We always recommend that students visit as many colleges as possible. It is very common for a student to think they want one type of school and to be charmed by another, and for this reason visits are invaluable.

Luckily, you don't have to fly across the country to begin to explore what you appeals to you in a campus.  For example, in Southern California alone there are examples of every type of campus: 

Large state school: SDSU, Cal State Long Beach

Urban research universities: UCLA, USC  (and UCSD, less urban, though)    

Small, private: Chapman, USD, Loyola Marymount, Occidental        

Esteemed liberal arts with sciences and engineering:  Claremont Colleges   

Tiny, elite: CalTech, CalArts

Most schools now provide excellent virtual tours on their website. Talk to us about other clever ways to connect with college reps and discover colleges.

As important as it is to see what a campus has to offer, it is equally important that the student understand which attributes matter to them. Students often create their first list based on a few broad criteria: how close (or far from) home it is, whether it has big-time athletics, and, honestly, if it sounds like a 'good school'.  Using only those criteria won't result in a campus that is necessarily the right fit. It doesn’t matter if a school is well-ranked for their pre-med program if you want to be a writer.

I use a tool with over 200 different attributes that my students can rank as essential, nice to have, or unimportant. Among the features we talk about are access to professors, ease of travel between school/home, research opportunities, law and medical school admission history, potential majors, support for learning disabilities, Greek life, honors colleges, percentage of students who live on campus, access to a big city, career and internship services, strength of programs in the student's intended field of study, and more.  Having a student think more deeply about their preferences allows me to suggest great schools that meet their needs, desires, and abilities. 

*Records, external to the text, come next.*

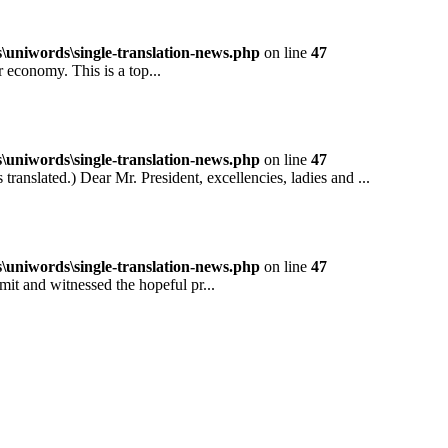
niwords\single-translation-news.php
on line
47
conomy. This is a top...
niwords\single-translation-news.php
on line
47
ted.) Dear Mr. President, excellencies, ladies and ...
niwords\single-translation-news.php
on line
47
and witnessed the hopeful pr...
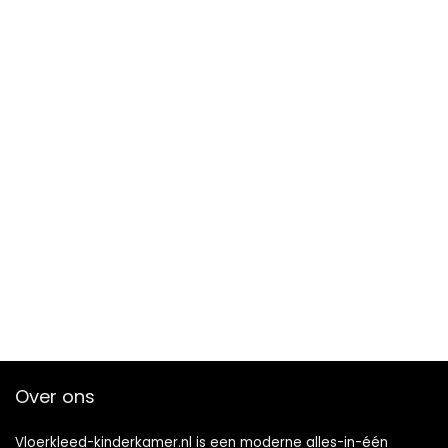
Over ons
Vloerkleed-kinderkamer.nl is een moderne alles-in-één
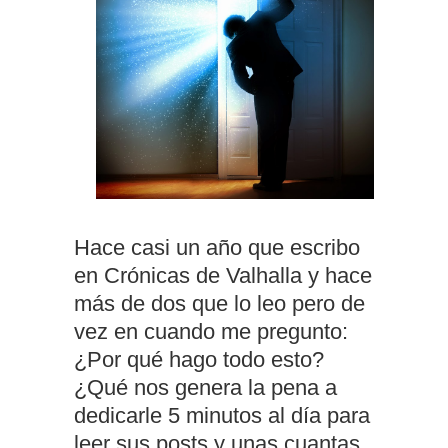
Hace casi un año que escribo
en Crónicas de Valhalla y hace
más de dos que lo leo pero de
vez en cuando me pregunto:
¿Por qué hago todo esto?
¿Qué nos genera la pena a
dedicarle 5 minutos al día para
leer sus posts y unas cuantas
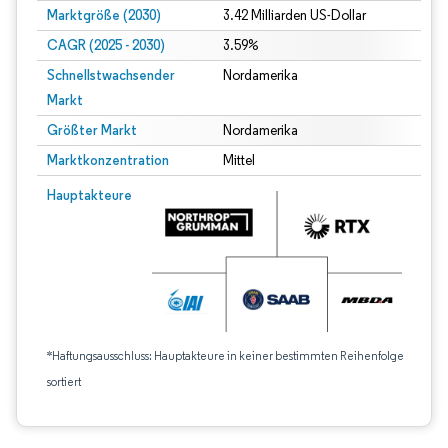
Marktgröße (2030)
3.42 Milliarden US-Dollar
CAGR (2025 - 2030)
3.59%
Schnellstwachsender
Nordamerika
Markt
Größter Markt
Nordamerika
Marktkonzentration
Mittel
Hauptakteure
*Haftungsausschluss: Hauptakteure in keiner bestimmten Reihenfolge
sortiert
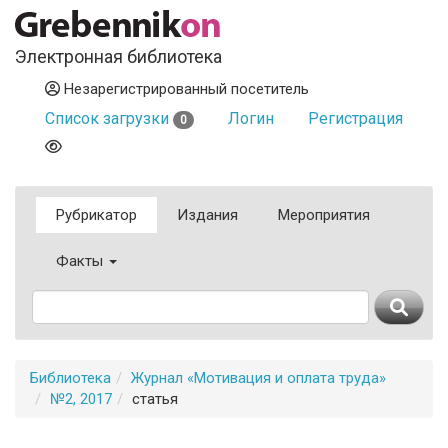
Электронная библиотека
Незарегистрированный посетитель
Список загрузки
Логин
Регистрация
0
Рубрикатор
Издания
Мероприятия
Факты
Библиотека
Журнал «Мотивация и оплата труда»
№2, 2017
статья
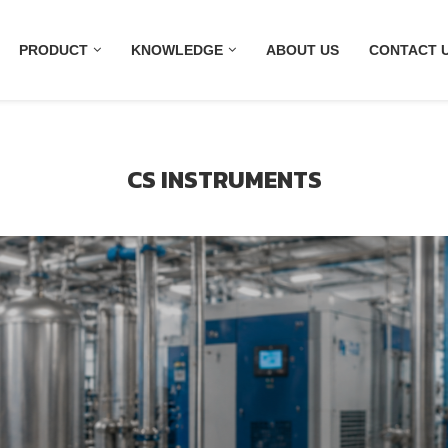
PRODUCT
KNOWLEDGE
ABOUT US
CONTACT 
CS INSTRUMENTS
SENSOR WITH INTEGRATED
RELAY
) สำหรับระบบลมอัดอุตสาหกรรม รองรับการแสดงผลหลาย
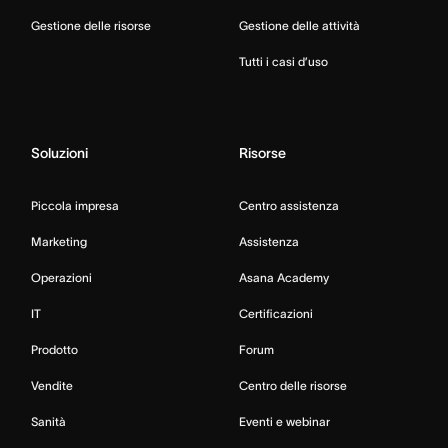
Gestione delle risorse
Gestione delle attività
Tutti i casi d’uso
Soluzioni
Risorse
Piccola impresa
Centro assistenza
Marketing
Assistenza
Operazioni
Asana Academy
IT
Certificazioni
Prodotto
Forum
Vendite
Centro delle risorse
Sanità
Eventi e webinar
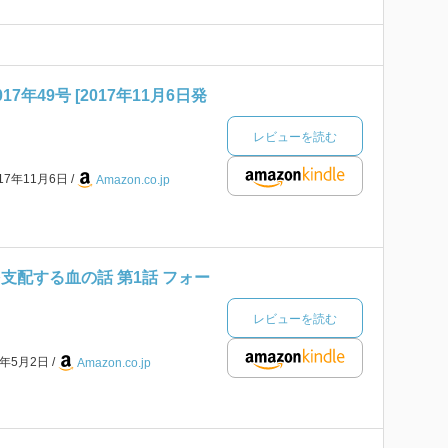
7年49号 [2017年11月6日発
レビューを読む
017年11月6日
Amazon.co.jp
支配する血の話 第1話 フォー
レビューを読む
5年5月2日
Amazon.co.jp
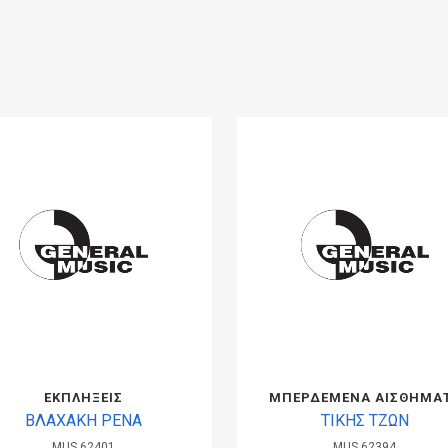
ΕΚΠΛΗΞΕΙΣ
ΜΠΕΡΔΕΜΕΝΑ ΑΙΣΘΗΜΑ
ΒΛΑΧΑΚΗ ΡΕΝΑ
ΤΙΚΗΣ ΤΖΩΝ
MUS.62401
MUS.62394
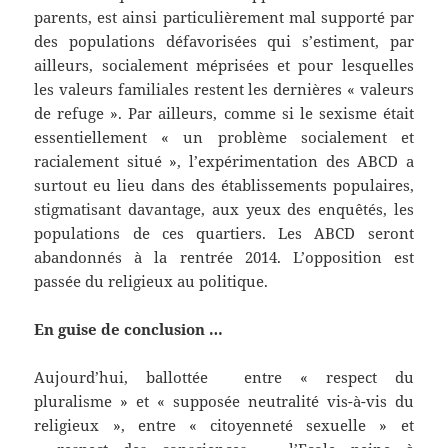
parents, est ainsi particulièrement mal supporté par
des populations défavorisées qui s’estiment, par
ailleurs, socialement méprisées et pour lesquelles
les valeurs familiales restent les dernières « valeurs
de refuge ». Par ailleurs, comme si le sexisme était
essentiellement « un problème socialement et
racialement situé », l’expérimentation des ABCD a
surtout eu lieu dans des établissements populaires,
stigmatisant davantage, aux yeux des enquêtés, les
populations de ces quartiers. Les ABCD seront
abandonnés à la rentrée 2014. L’opposition est
passée du religieux au politique.
En guise de conclusion …
Aujourd’hui, ballottée entre « respect du
pluralisme » et « supposée neutralité vis-à-vis du
religieux », entre « citoyenneté sexuelle » et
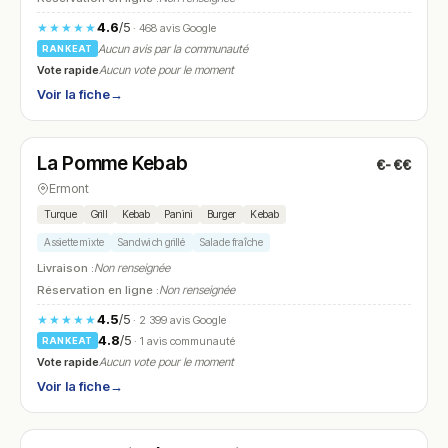
4.6
/5
★★★★★
· 468 avis Google
Aucun avis par la communauté
RANKEAT
Vote rapide
Aucun vote pour le moment
Voir la fiche
→
Ouvert
(11:00 – 22:00)
La Pomme Kebab
€-€€
N° 10
Ermont
Turque
Grill
Kebab
Panini
Burger
Kebab
Assiette mixte
Sandwich grillé
Salade fraîche
Livraison :
Non renseignée
Réservation en ligne :
Non renseignée
4.5
/5
★★★★★
· 2 399 avis Google
4.8
/5
· 1 avis communauté
RANKEAT
Vote rapide
Aucun vote pour le moment
Voir la fiche
→
Ouvert
(06:30 – 20:00)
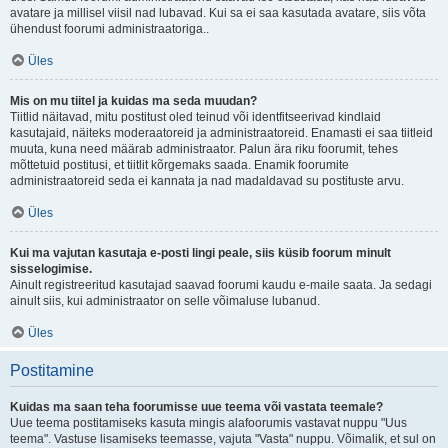
avatare ja millisel viisil nad lubavad. Kui sa ei saa kasutada avatare, siis võta
ühendust foorumi administraatoriga..
Üles
Mis on mu tiitel ja kuidas ma seda muudan?
Tiitlid näitavad, mitu postitust oled teinud või identfitseerivad kindlaid
kasutajaid, näiteks moderaatoreid ja administraatoreid. Enamasti ei saa tiitleid
muuta, kuna need määrab administraator. Palun ära riku foorumit, tehes
mõttetuid postitusi, et tiitlit kõrgemaks saada. Enamik foorumite
administraatoreid seda ei kannata ja nad madaldavad su postituste arvu.
Üles
Kui ma vajutan kasutaja e-posti lingi peale, siis küsib foorum minult
sisselogimise.
Ainult registreeritud kasutajad saavad foorumi kaudu e-maile saata. Ja sedagi
ainult siis, kui administraator on selle võimaluse lubanud.
Üles
Postitamine
Kuidas ma saan teha foorumisse uue teema või vastata teemale?
Uue teema postitamiseks kasuta mingis alafoorumis vastavat nuppu "Uus
teema". Vastuse lisamiseks teemasse, vajuta "Vasta" nuppu. Võimalik, et sul on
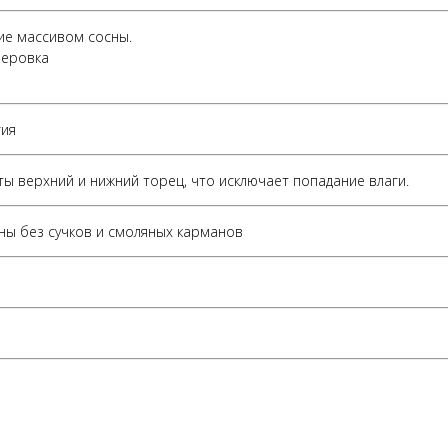
ие массивом сосны.
зеровка
гия
ыты верхний и нижний торец, что исключает попадание влаги.
ы без сучков и смоляных карманов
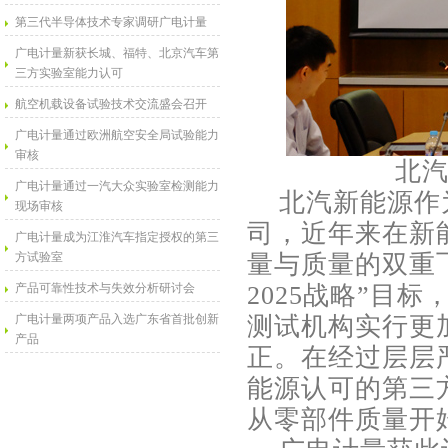
第三代半导体技术专家调研广电计量
广电计量新获长城、福特、北京汽车第
三方实验室能力认可
航空机载设备试验技术交流盛会召开
广电计量通过欧洲航空安全局试验能力
审核
北
广电计量通过一汽大众实验室检测能力
北汽新能源作为
现场审核
司，近年来在新
广电计量成为江淮汽车指定授权的第三
方试验室
量与质量的双重
产品可靠性技术与失效分析研讨会
2025战略”目
广电计量两项产品入选广东省首批创新
测试机构实行更
产品
正。在经过层层
能源认可的第三
从零部件质量开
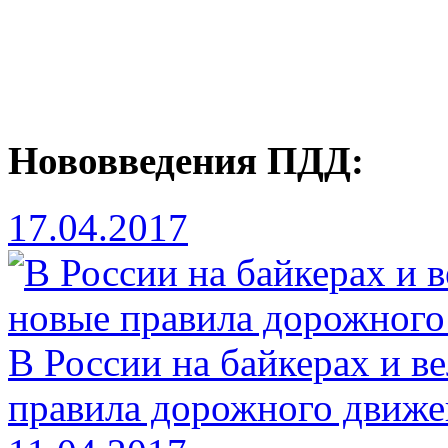
Нововведения ПДД:
17.04.2017
В России на байкерах и в
правила дорожного движе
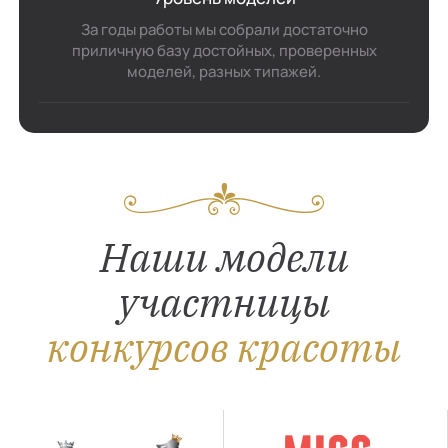
За годы работы мы собрали достаточно
приличную базу достойных, проверенных
моделей, разных типажей.
Наши модели
участницы
конкурсов красоты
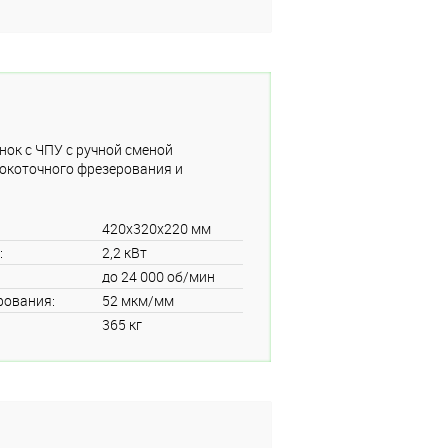
ок с ЧПУ с ручной сменой
окоточного фрезерования и
420x320x220 мм
:
2,2 кВт
до 24 000 об/мин
рования:
52 мкм/мм
365 кг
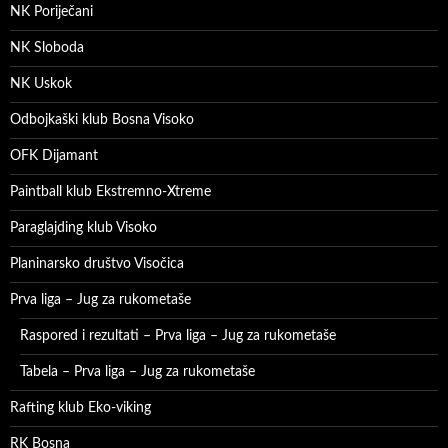
NK Poriječani
NK Sloboda
NK Uskok
Odbojkaški klub Bosna Visoko
OFK Dijamant
Paintball klub Ekstremno-Xtreme
Paraglajding klub Visoko
Planinarsko društvo Visočica
Prva liga – Jug za rukometaše
Raspored i rezultati – Prva liga – Jug za rukometaše
Tabela – Prva liga – Jug za rukometaše
Rafting klub Eko-viking
RK Bosna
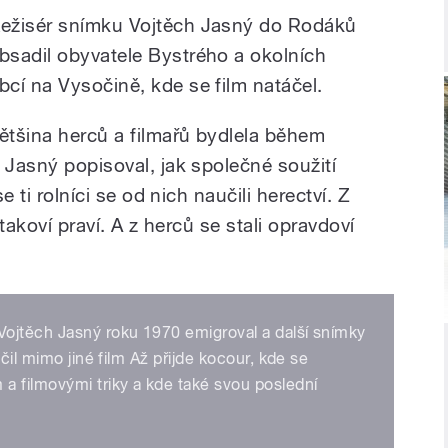
ežisér snímku Vojtěch Jasný do Rodáků
bsadil obyvatele Bystrého a okolních
bcí na Vysočině, kde se film natáčel.
ětšina herců a filmařů bydlela během
 Jasný popisoval, jak společné soužití
se ti rolníci se od nich naučili herectví. Z
, takoví praví. A z herců se stali opravdoví
ojtěch Jasný roku 1970 emigroval a další snímky
čil mimo jiné film Až přijde kocour, kde se
a filmovými triky a kde také svou poslední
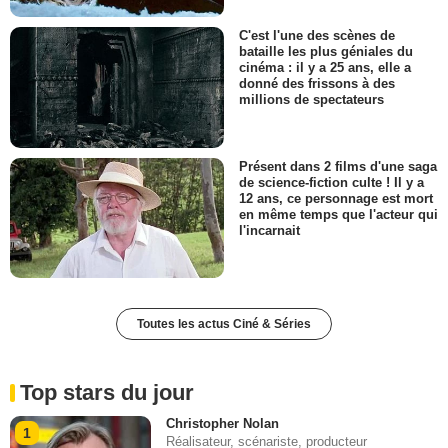
C'est l'une des scènes de
bataille les plus géniales du
cinéma : il y a 25 ans, elle a
donné des frissons à des
millions de spectateurs
Présent dans 2 films d'une saga
de science-fiction culte ! Il y a
12 ans, ce personnage est mort
en même temps que l'acteur qui
l'incarnait
Toutes les actus Ciné & Séries
Top stars du jour
Christopher Nolan
1
Réalisateur, scénariste, producteur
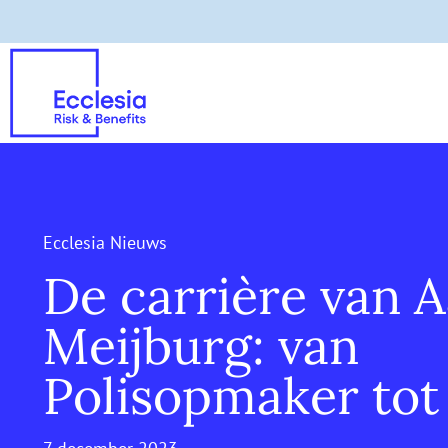
Ecclesia Nieuws
De carrière van 
Meijburg: van
Polisopmaker to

The college match process is both data-driven and subjective.  I attend counselor conferences regularly for public and private schools across the country and am active in the educational consultant community so that I can be well-versed in the data side of the college search. To speak knowledgeably with my students I must also have personal experience to share and so I visit college campuses continually.  Here are a few of the colleges and universities I have visited since 2012:

MIT, UCLA, USC, Cal Poly SLO, UCSD, SDSU, USD, Chapman University, Princeton, Cal State Fullerton, Cal Poly Pomona, San Francisco State, UC Berkeley, San Francisco Conservatory, Loyola Marymount, UCI, Long Beach State, Cal Baptist, Santa Clara University, Stanford, Menlo College, University of Virginia, Georgetown, George Washington, Vanguard University, Cal Tech, Pomona College, Harvard, Boston College, Yale, Instituto en Madrid, University of Washington, Gonzaga, Brown University, Tufts, Boston University, Providence, University of Hawaii, University of Puget Sound, NYU, Juilliard, Columbia, Marymount Manhattan, Fordham, American University of Rome, University of Florence, Reed, Oregon State, UC Merced, Monterey Language Institute, Annapolis, Goucher, Occidental, Vanderbilt, Belmont, Tennessee, Ole Miss

 

There is nothing like a dream to create the future.